Lo que no tiene sentido es que en el momento de la explosión emocional tratemos de hacer razonar a nuestro hijo sobre si lo que le hizo su primo es suficientemente grave como para enfadarse tanto.

Esa conversación la tendremos en otro momento.

Ayudarles a canalizar su energía

Los padres con maestría emocional saben que el enfado genera mucha energía en el organismo y que en realidad esa energía es la causante de la explosión de ira: de los gritos, golpes, pataletas, insultos, amenazas etc…

No podemos hacer desaparecer esa energía por arte de magia. Es posible que con el hecho de validar su emoción hayamos contribuido a calmarla un poco, pero seguirá ahí y hay que ayudarles a canalizarla hacia otro lugar que no sea dañino para nadie.

Una vez vi a un padre corriendo alrededor de una cancha de baloncesto junto a su hijo. Los dos gritaban muy alto “estoy muy enfadado” y movían mucho los brazos…me pareció una maravillosa forma de sostener el enfado de un niño a la vez que le ayudas a canalizar la energía y le enseñas que entre el enfado (lícito) y la explosión emocional, hay mucho espacio.

En esta parte, por desgracia, no hay ideas que valgan para todo porque cada situación es diferente.

Si el niño se enfada en un parque es relativamente sencillo ayudarle a soltar la energía (corriendo, saltando, bailando, dando patadas a un balón…) pero ¿y si está dentro de un avión? comprenderán que no le podemos decir que se dé una carrerita por el pasillo. En estos casos conviene alejarle (si es posible) del estímulo que provocó su enfado.

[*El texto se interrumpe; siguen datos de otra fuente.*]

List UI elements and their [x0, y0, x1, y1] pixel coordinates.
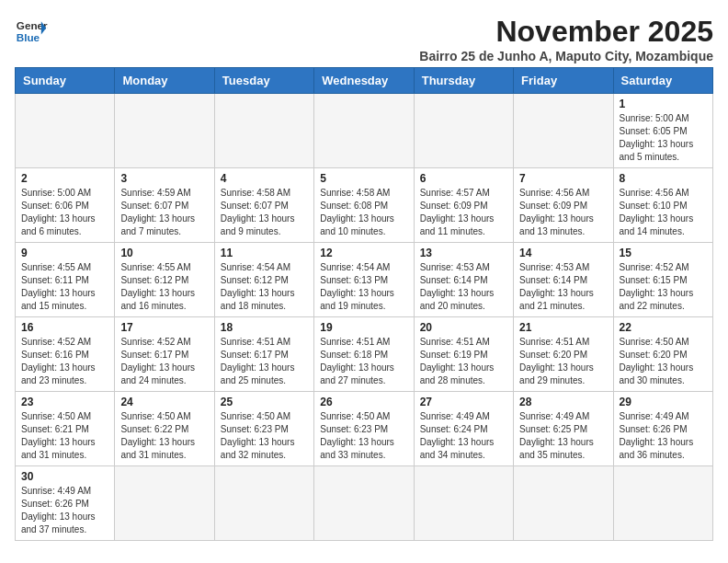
day-number: 24: [120, 396, 208, 408]
day-info: Sunrise: 4:50 AM Sunset: 6:22 PM Dayligh…: [120, 410, 208, 462]
day-info: Sunrise: 4:52 AM Sunset: 6:17 PM Dayligh…: [120, 336, 208, 387]
day-number: 21: [519, 321, 607, 334]
day-number: 22: [620, 321, 707, 334]
day-info: Sunrise: 4:50 AM Sunset: 6:20 PM Dayligh…: [620, 336, 707, 387]
day-info: Sunrise: 4:49 AM Sunset: 6:24 PM Dayligh…: [420, 410, 507, 462]
day-info: Sunrise: 4:51 AM Sunset: 6:19 PM Dayligh…: [420, 336, 507, 387]
day-number: 1: [620, 98, 707, 110]
week-row-0: 1Sunrise: 5:00 AM Sunset: 6:05 PM Daylig…: [16, 94, 713, 168]
day-info: Sunrise: 4:58 AM Sunset: 6:08 PM Dayligh…: [320, 187, 407, 238]
day-cell: 24Sunrise: 4:50 AM Sunset: 6:22 PM Dayli…: [115, 392, 214, 466]
day-cell: [514, 94, 613, 168]
day-number: 30: [21, 470, 108, 483]
header-day-monday: Monday: [115, 68, 214, 94]
day-number: 13: [420, 247, 507, 259]
day-info: Sunrise: 4:49 AM Sunset: 6:25 PM Dayligh…: [519, 410, 607, 462]
day-number: 17: [120, 321, 208, 334]
calendar: SundayMondayTuesdayWednesdayThursdayFrid…: [15, 67, 713, 541]
day-number: 20: [420, 321, 507, 334]
day-number: 26: [320, 396, 407, 408]
day-info: Sunrise: 4:59 AM Sunset: 6:07 PM Dayligh…: [120, 187, 208, 238]
day-cell: [613, 466, 712, 541]
day-info: Sunrise: 4:53 AM Sunset: 6:14 PM Dayligh…: [420, 261, 507, 313]
day-cell: 12Sunrise: 4:54 AM Sunset: 6:13 PM Dayli…: [314, 243, 414, 317]
day-cell: 28Sunrise: 4:49 AM Sunset: 6:25 PM Dayli…: [514, 392, 613, 466]
day-number: 11: [221, 247, 308, 259]
day-number: 16: [21, 321, 108, 334]
day-cell: 16Sunrise: 4:52 AM Sunset: 6:16 PM Dayli…: [16, 317, 115, 392]
day-cell: [414, 466, 513, 541]
day-cell: [115, 466, 214, 541]
day-info: Sunrise: 4:58 AM Sunset: 6:07 PM Dayligh…: [221, 187, 308, 238]
day-info: Sunrise: 4:57 AM Sunset: 6:09 PM Dayligh…: [420, 187, 507, 238]
day-number: 29: [620, 396, 707, 408]
day-number: 4: [221, 172, 308, 185]
day-info: Sunrise: 4:53 AM Sunset: 6:14 PM Dayligh…: [519, 261, 607, 313]
header-day-saturday: Saturday: [613, 68, 712, 94]
day-info: Sunrise: 5:00 AM Sunset: 6:06 PM Dayligh…: [21, 187, 108, 238]
day-number: 7: [519, 172, 607, 185]
day-cell: 2Sunrise: 5:00 AM Sunset: 6:06 PM Daylig…: [16, 168, 115, 243]
day-cell: 4Sunrise: 4:58 AM Sunset: 6:07 PM Daylig…: [214, 168, 313, 243]
day-number: 19: [320, 321, 407, 334]
day-cell: [314, 466, 414, 541]
day-cell: 25Sunrise: 4:50 AM Sunset: 6:23 PM Dayli…: [214, 392, 313, 466]
day-number: 23: [21, 396, 108, 408]
day-number: 2: [21, 172, 108, 185]
header-day-sunday: Sunday: [16, 68, 115, 94]
day-info: Sunrise: 4:51 AM Sunset: 6:17 PM Dayligh…: [221, 336, 308, 387]
day-number: 12: [320, 247, 407, 259]
day-info: Sunrise: 4:56 AM Sunset: 6:09 PM Dayligh…: [519, 187, 607, 238]
week-row-1: 2Sunrise: 5:00 AM Sunset: 6:06 PM Daylig…: [16, 168, 713, 243]
day-info: Sunrise: 4:54 AM Sunset: 6:12 PM Dayligh…: [221, 261, 308, 313]
day-info: Sunrise: 4:52 AM Sunset: 6:16 PM Dayligh…: [21, 336, 108, 387]
day-info: Sunrise: 4:49 AM Sunset: 6:26 PM Dayligh…: [21, 485, 108, 536]
header-day-wednesday: Wednesday: [314, 68, 414, 94]
day-number: 27: [420, 396, 507, 408]
day-info: Sunrise: 4:51 AM Sunset: 6:18 PM Dayligh…: [320, 336, 407, 387]
week-row-2: 9Sunrise: 4:55 AM Sunset: 6:11 PM Daylig…: [16, 243, 713, 317]
title-area: November 2025 Bairro 25 de Junho A, Mapu…: [419, 15, 713, 63]
day-cell: 22Sunrise: 4:50 AM Sunset: 6:20 PM Dayli…: [613, 317, 712, 392]
day-cell: 23Sunrise: 4:50 AM Sunset: 6:21 PM Dayli…: [16, 392, 115, 466]
month-title: November 2025: [419, 15, 713, 49]
day-cell: [414, 94, 513, 168]
day-cell: 15Sunrise: 4:52 AM Sunset: 6:15 PM Dayli…: [613, 243, 712, 317]
day-cell: 30Sunrise: 4:49 AM Sunset: 6:26 PM Dayli…: [16, 466, 115, 541]
day-cell: 18Sunrise: 4:51 AM Sunset: 6:17 PM Dayli…: [214, 317, 313, 392]
week-row-5: 30Sunrise: 4:49 AM Sunset: 6:26 PM Dayli…: [16, 466, 713, 541]
week-row-3: 16Sunrise: 4:52 AM Sunset: 6:16 PM Dayli…: [16, 317, 713, 392]
day-info: Sunrise: 5:00 AM Sunset: 6:05 PM Dayligh…: [620, 112, 707, 164]
logo-svg: General Blue: [15, 15, 48, 48]
svg-text:Blue: Blue: [17, 31, 40, 43]
day-cell: 19Sunrise: 4:51 AM Sunset: 6:18 PM Dayli…: [314, 317, 414, 392]
day-number: 8: [620, 172, 707, 185]
days-header-row: SundayMondayTuesdayWednesdayThursdayFrid…: [16, 68, 713, 94]
day-cell: 26Sunrise: 4:50 AM Sunset: 6:23 PM Dayli…: [314, 392, 414, 466]
day-cell: 17Sunrise: 4:52 AM Sunset: 6:17 PM Dayli…: [115, 317, 214, 392]
day-cell: 3Sunrise: 4:59 AM Sunset: 6:07 PM Daylig…: [115, 168, 214, 243]
header-day-tuesday: Tuesday: [214, 68, 313, 94]
day-info: Sunrise: 4:51 AM Sunset: 6:20 PM Dayligh…: [519, 336, 607, 387]
day-info: Sunrise: 4:55 AM Sunset: 6:11 PM Dayligh…: [21, 261, 108, 313]
subtitle: Bairro 25 de Junho A, Maputo City, Mozam…: [419, 49, 713, 63]
day-number: 14: [519, 247, 607, 259]
header-day-friday: Friday: [514, 68, 613, 94]
day-cell: 20Sunrise: 4:51 AM Sunset: 6:19 PM Dayli…: [414, 317, 513, 392]
day-cell: 1Sunrise: 5:00 AM Sunset: 6:05 PM Daylig…: [613, 94, 712, 168]
day-cell: 27Sunrise: 4:49 AM Sunset: 6:24 PM Dayli…: [414, 392, 513, 466]
day-cell: 8Sunrise: 4:56 AM Sunset: 6:10 PM Daylig…: [613, 168, 712, 243]
day-number: 25: [221, 396, 308, 408]
day-cell: [214, 94, 313, 168]
day-cell: 11Sunrise: 4:54 AM Sunset: 6:12 PM Dayli…: [214, 243, 313, 317]
day-cell: 29Sunrise: 4:49 AM Sunset: 6:26 PM Dayli…: [613, 392, 712, 466]
day-cell: 10Sunrise: 4:55 AM Sunset: 6:12 PM Dayli…: [115, 243, 214, 317]
week-row-4: 23Sunrise: 4:50 AM Sunset: 6:21 PM Dayli…: [16, 392, 713, 466]
day-info: Sunrise: 4:56 AM Sunset: 6:10 PM Dayligh…: [620, 187, 707, 238]
header: General Blue November 2025 Bairro 25 de …: [15, 15, 713, 63]
day-info: Sunrise: 4:50 AM Sunset: 6:23 PM Dayligh…: [320, 410, 407, 462]
day-number: 10: [120, 247, 208, 259]
day-cell: 9Sunrise: 4:55 AM Sunset: 6:11 PM Daylig…: [16, 243, 115, 317]
day-cell: [115, 94, 214, 168]
day-info: Sunrise: 4:49 AM Sunset: 6:26 PM Dayligh…: [620, 410, 707, 462]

Es posible que con el hecho de validar su emoción hayamos contribuido a calmarla un poco

Otra manera sencilla de gestionar la energía es simplemente darnos cuenta de ella. Por eso podemos pedirle que se siente a nuestro lado o cogerle en brazos y explicarle que vamos a jugar a explorar cómo el enfado ha invadido su cuerpo.

Es una manera de romper un estado de rabia y llevarle a otro de curiosidad.

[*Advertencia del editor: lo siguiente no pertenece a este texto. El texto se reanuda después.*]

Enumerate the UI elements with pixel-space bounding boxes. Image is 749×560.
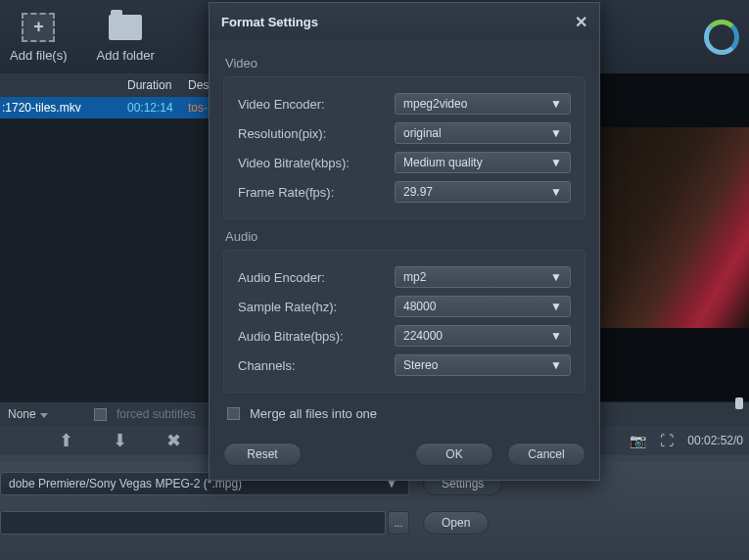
add-folder-label: Add folder: [97, 48, 155, 63]
move-down-icon[interactable]: ⬇: [113, 430, 127, 451]
add-file-icon: [20, 12, 57, 43]
fullscreen-icon[interactable]: ⛶: [660, 433, 674, 448]
reset-button[interactable]: Reset: [223, 443, 302, 466]
video-section-label: Video: [225, 56, 585, 70]
video-preview: [597, 73, 749, 401]
chevron-down-icon: [40, 413, 48, 418]
forced-subtitles-label: forced subtitles: [117, 407, 196, 421]
channels-label: Channels:: [238, 358, 395, 373]
delete-icon[interactable]: ✖: [166, 430, 181, 451]
audio-encoder-label: Audio Encoder:: [238, 270, 395, 285]
add-files-button[interactable]: Add file(s): [10, 12, 68, 63]
resolution-label: Resolution(pix):: [238, 126, 395, 141]
video-bitrate-select[interactable]: Medium quality▼: [395, 152, 571, 173]
profile-value: dobe Premiere/Sony Vegas MPEG-2 (*.mpg): [9, 477, 242, 490]
open-button[interactable]: Open: [423, 511, 489, 535]
format-settings-dialog: Format Settings ✕ Video Video Encoder: m…: [209, 2, 600, 481]
video-bitrate-label: Video Bitrate(kbps):: [238, 156, 395, 170]
chevron-down-icon: ▼: [550, 97, 562, 111]
duration-header: Duration: [127, 78, 188, 92]
snapshot-icon[interactable]: 📷: [630, 433, 646, 448]
duration-cell: 00:12:14: [127, 101, 188, 115]
audio-section: Audio Encoder: mp2▼ Sample Rate(hz): 480…: [223, 250, 585, 393]
dialog-titlebar[interactable]: Format Settings ✕: [210, 3, 599, 40]
subtitle-select[interactable]: None: [8, 407, 84, 421]
chevron-down-icon: ▼: [550, 358, 562, 372]
merge-label: Merge all files into one: [250, 406, 377, 421]
preview-controls: 📷 ⛶ 00:02:52/0: [597, 426, 749, 455]
resolution-select[interactable]: original▼: [395, 122, 571, 144]
output-path-input[interactable]: [0, 511, 386, 535]
add-files-label: Add file(s): [10, 48, 68, 63]
forced-subtitles-checkbox[interactable]: [94, 408, 107, 421]
audio-section-label: Audio: [225, 229, 585, 244]
cancel-button[interactable]: Cancel: [507, 443, 585, 466]
chevron-down-icon: ▼: [550, 156, 562, 169]
file-name-cell: :1720-tiles.mkv: [2, 101, 127, 115]
chevron-down-icon: ▼: [550, 185, 562, 199]
chevron-down-icon: ▼: [550, 300, 562, 313]
audio-bitrate-label: Audio Bitrate(bps):: [238, 329, 395, 344]
video-encoder-label: Video Encoder:: [238, 97, 395, 112]
preview-frame: [597, 127, 749, 328]
folder-icon: [107, 12, 144, 43]
video-section: Video Encoder: mpeg2video▼ Resolution(pi…: [223, 76, 585, 219]
close-icon[interactable]: ✕: [575, 13, 587, 31]
audio-bitrate-select[interactable]: 224000▼: [395, 325, 571, 347]
app-logo-icon: [704, 20, 739, 55]
preview-seek-handle[interactable]: [735, 397, 743, 410]
dialog-title: Format Settings: [221, 15, 318, 29]
audio-encoder-select[interactable]: mp2▼: [395, 266, 571, 288]
browse-button[interactable]: ...: [388, 511, 409, 535]
ok-button[interactable]: OK: [415, 443, 493, 466]
add-folder-button[interactable]: Add folder: [97, 12, 155, 63]
sample-rate-label: Sample Rate(hz):: [238, 300, 395, 314]
sample-rate-select[interactable]: 48000▼: [395, 296, 571, 317]
preview-timestamp: 00:02:52/0: [687, 434, 743, 447]
move-up-icon[interactable]: ⬆: [59, 430, 73, 451]
chevron-down-icon: ▼: [550, 126, 562, 140]
frame-rate-label: Frame Rate(fps):: [238, 185, 395, 200]
frame-rate-select[interactable]: 29.97▼: [395, 181, 571, 203]
chevron-down-icon: ▼: [550, 270, 562, 284]
chevron-down-icon: ▼: [550, 329, 562, 343]
video-encoder-select[interactable]: mpeg2video▼: [395, 93, 571, 115]
channels-select[interactable]: Stereo▼: [395, 354, 571, 376]
dest-cell: tos-: [188, 101, 208, 115]
merge-checkbox[interactable]: [227, 407, 240, 420]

Podemos guiarle nosotros pidiéndole que note cómo late su corazón, preguntándole si siente calor en el cuello y la cara, o cómo nota el estómago, encogido, tenso, relajado etc…

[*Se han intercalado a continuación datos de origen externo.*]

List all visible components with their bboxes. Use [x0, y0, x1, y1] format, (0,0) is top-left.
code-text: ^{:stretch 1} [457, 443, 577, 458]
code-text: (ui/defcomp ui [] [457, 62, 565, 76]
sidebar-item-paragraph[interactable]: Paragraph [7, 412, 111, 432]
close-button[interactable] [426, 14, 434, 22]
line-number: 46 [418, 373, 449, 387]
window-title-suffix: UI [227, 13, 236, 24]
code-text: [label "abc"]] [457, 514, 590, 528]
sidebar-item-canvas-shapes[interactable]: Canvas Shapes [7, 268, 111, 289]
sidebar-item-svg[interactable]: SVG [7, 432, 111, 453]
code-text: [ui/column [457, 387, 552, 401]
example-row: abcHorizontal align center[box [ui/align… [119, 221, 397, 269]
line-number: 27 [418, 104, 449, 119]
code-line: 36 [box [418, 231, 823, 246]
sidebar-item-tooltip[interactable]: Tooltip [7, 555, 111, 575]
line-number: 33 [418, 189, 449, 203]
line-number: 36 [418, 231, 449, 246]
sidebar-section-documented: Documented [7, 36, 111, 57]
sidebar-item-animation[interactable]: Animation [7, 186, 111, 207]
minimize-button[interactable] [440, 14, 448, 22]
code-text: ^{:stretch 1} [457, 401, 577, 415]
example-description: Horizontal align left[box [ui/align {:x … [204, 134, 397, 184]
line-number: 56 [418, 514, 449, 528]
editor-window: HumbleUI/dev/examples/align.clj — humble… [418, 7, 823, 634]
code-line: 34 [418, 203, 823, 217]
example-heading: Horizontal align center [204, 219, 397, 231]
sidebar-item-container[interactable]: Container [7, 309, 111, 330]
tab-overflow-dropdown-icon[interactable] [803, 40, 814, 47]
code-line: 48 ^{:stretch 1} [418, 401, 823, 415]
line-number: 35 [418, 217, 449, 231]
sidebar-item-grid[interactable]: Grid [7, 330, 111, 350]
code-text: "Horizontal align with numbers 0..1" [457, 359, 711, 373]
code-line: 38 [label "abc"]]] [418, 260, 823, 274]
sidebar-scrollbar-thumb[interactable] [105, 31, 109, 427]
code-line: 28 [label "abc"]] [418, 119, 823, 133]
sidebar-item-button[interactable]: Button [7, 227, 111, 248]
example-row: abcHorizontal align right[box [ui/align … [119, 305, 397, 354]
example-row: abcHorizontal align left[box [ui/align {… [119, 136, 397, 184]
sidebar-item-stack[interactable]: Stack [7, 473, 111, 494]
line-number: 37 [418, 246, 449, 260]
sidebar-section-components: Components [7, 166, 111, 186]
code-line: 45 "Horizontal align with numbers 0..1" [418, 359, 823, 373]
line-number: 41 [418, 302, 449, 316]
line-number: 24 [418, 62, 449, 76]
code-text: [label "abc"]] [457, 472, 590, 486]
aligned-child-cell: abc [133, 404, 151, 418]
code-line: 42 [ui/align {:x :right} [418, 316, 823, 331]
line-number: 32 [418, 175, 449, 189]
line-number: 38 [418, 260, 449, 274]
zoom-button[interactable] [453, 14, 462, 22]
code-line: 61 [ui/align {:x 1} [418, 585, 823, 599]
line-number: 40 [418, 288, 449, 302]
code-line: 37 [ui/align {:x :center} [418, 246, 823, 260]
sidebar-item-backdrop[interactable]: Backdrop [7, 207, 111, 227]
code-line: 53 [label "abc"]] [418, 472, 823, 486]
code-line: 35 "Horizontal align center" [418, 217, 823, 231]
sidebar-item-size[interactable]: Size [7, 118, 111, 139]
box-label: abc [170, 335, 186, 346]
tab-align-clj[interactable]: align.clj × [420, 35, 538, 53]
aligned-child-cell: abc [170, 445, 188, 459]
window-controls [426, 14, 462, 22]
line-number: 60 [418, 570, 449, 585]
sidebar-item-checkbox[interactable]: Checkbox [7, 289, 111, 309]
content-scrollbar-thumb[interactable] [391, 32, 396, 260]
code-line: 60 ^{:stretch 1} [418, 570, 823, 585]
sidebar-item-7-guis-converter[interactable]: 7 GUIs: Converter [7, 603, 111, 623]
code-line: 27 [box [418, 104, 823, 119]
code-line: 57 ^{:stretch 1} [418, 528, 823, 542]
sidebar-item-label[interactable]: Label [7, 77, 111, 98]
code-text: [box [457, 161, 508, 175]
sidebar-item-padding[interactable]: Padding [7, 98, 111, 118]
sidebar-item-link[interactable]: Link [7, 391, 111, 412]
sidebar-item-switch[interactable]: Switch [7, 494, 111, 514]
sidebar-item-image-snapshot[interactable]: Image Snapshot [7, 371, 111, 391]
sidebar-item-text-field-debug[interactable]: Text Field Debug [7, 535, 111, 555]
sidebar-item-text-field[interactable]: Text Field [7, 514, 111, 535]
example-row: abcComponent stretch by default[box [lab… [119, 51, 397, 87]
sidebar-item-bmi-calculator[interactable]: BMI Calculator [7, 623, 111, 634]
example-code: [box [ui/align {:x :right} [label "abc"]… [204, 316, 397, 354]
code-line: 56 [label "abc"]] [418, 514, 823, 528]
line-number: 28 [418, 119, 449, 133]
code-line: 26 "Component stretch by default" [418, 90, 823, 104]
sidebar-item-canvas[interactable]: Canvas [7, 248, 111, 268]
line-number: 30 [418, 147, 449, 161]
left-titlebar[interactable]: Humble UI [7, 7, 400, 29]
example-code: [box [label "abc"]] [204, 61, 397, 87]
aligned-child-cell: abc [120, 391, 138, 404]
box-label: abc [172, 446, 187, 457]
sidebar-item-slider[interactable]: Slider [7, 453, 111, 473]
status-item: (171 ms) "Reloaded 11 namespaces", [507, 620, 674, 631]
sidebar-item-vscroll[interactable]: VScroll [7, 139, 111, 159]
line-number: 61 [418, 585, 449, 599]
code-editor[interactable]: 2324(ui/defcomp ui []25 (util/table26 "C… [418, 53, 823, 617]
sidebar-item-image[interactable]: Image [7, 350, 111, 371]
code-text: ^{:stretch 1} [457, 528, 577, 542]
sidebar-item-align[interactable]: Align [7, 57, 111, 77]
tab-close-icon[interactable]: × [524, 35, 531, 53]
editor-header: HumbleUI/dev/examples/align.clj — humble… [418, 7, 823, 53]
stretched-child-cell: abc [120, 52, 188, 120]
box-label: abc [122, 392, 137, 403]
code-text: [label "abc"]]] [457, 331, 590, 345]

Hablar sobre sus líneas rojas

Es cierto que los niños tienen sus propias líneas rojas, pero eso no quiere decir que estas estén siempre bien calibradas.

Otra de las cosas que hacen estos padres con maestría emocional es invitar a sus hijos a reflexionar sobre esos límites porque a lo mejor les conviene revisarlos. Pero por supuesto nunca lo hacen en medio de un estallido de ira.

En ese momento está secuestrado por una emoción y es imposible que esté disponible para razonar nada. Todos nuestros esfuerzos por hacerle recapacitar en ese momento van a ser infructuosos.

Es conveniente dejar pasar unas horas, pero no demasiadas para que no se le olviden los detalles de la situación que le hizo saltar porque muchas veces ahí está la clave.

Hablar sobre esas situaciones que les hacen enfadar nos van a permitir entrar en el mundo de nuestros hijos y posiblemente a cuestionar sus propios límites. Quizás nuestro hijo necesita nuestra orientación para comprender que cuando sus amigos le gastan bromas no lo hacen para fastidiarle o quizás deba aprender que hay que respetar los turnos en algunos juegos.

Los padres que intentan llevar a la práctica estos cuatro pasos cada vez que sus hijos tienen rabietas o ataques de ira aseguran que los beneficios se notan desde el primer día. Los enfados llegan igual que antes, dicen, pero gestionarlos de esta manera, aunque suponga un esfuerzo enorme, aunque a veces no salga bien del todo, merece la pena.